Chico e eu nos formamos na mesma faculdade e no mesmo ano da década de 90. Ele em Publicidade e Propaganda, eu em Economia, meu primeiro curso superior cujos conhecimentos nunca exercitei.

Éramos amigos transversos, unidos pela amizade em comum com o João – aluno do Direito – e não chegamos a ter laços muito estreitos.

Entretanto, a personalidade sui generis e a mente futurista (?) do Chico eram atrativos irresistíveis para quem convivesse com ele no mesmo círculo.

Ele se declarava fã número um do cineasta Ed Wood, considerado por muitos críticos o “pior cineasta” de todos os tempos e do planeta inteiro que, entretanto, foi incensado como um artista cult por uma legião de fãs após a sua morte.

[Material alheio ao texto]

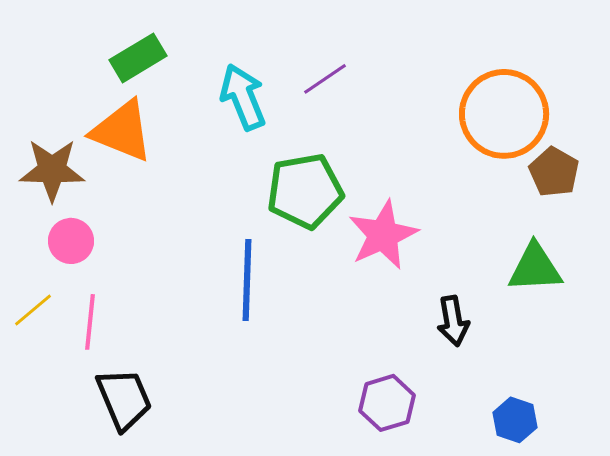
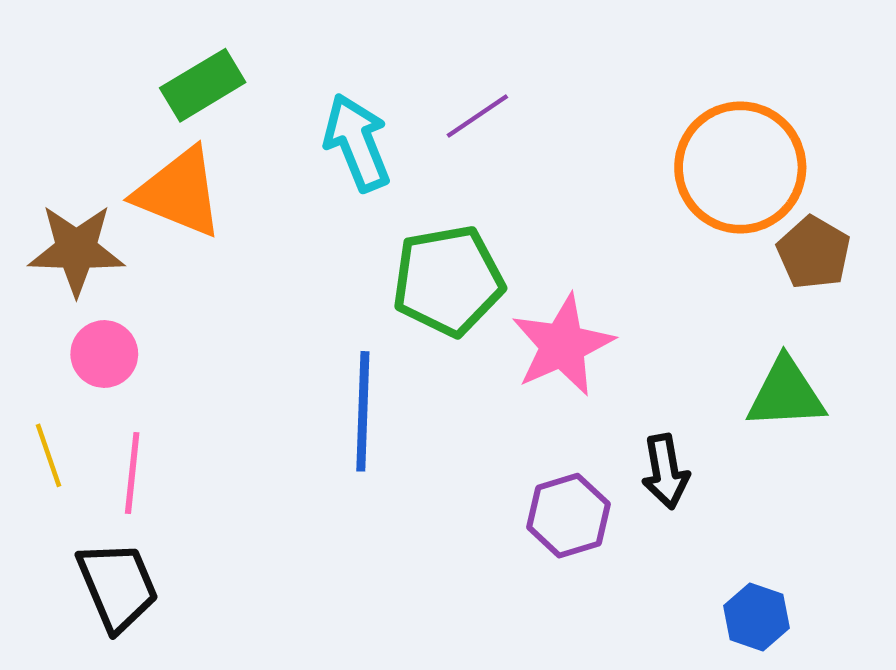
yellow line: (33, 310) -> (48, 455), turned -69
black trapezoid: (124, 399) -> (117, 586), moved
purple hexagon: (387, 403) -> (568, 516), moved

Exatamente como seu mestre, Chico exercia sua atividade de uma forma autodidata muito particular e, apesar das críticas ao seu estilo “fora da casinha”, não se deixava abalar pelos frequentes insucessos e se mantinha sempre excêntrico, peculiar e criativo na labuta publicitária.

Não abria mão, em nenhuma hipótese ou situação, de implementar seu estilo e deixar sua marca em todos os trabalhos que fazia.

Um dia, por indicação do João a um cliente dele, Chico assumiu a missão de alavancar uma marca de prego no mercado.

E eu nem sabia que poderia haver competição entre marcas de pregos; para mim, prego era prego e pronto.

Entusiasmado com a ótima oportunidade, Chico decidiu apostar na dobradinha “tradição e religião” para impactar a marca junto aos consumidores. Confiante na sua “sacada”, ele bolou e dirigiu – a baixo custo – um comercial de trinta segundos previsto para aparecer por duas semanas na TV.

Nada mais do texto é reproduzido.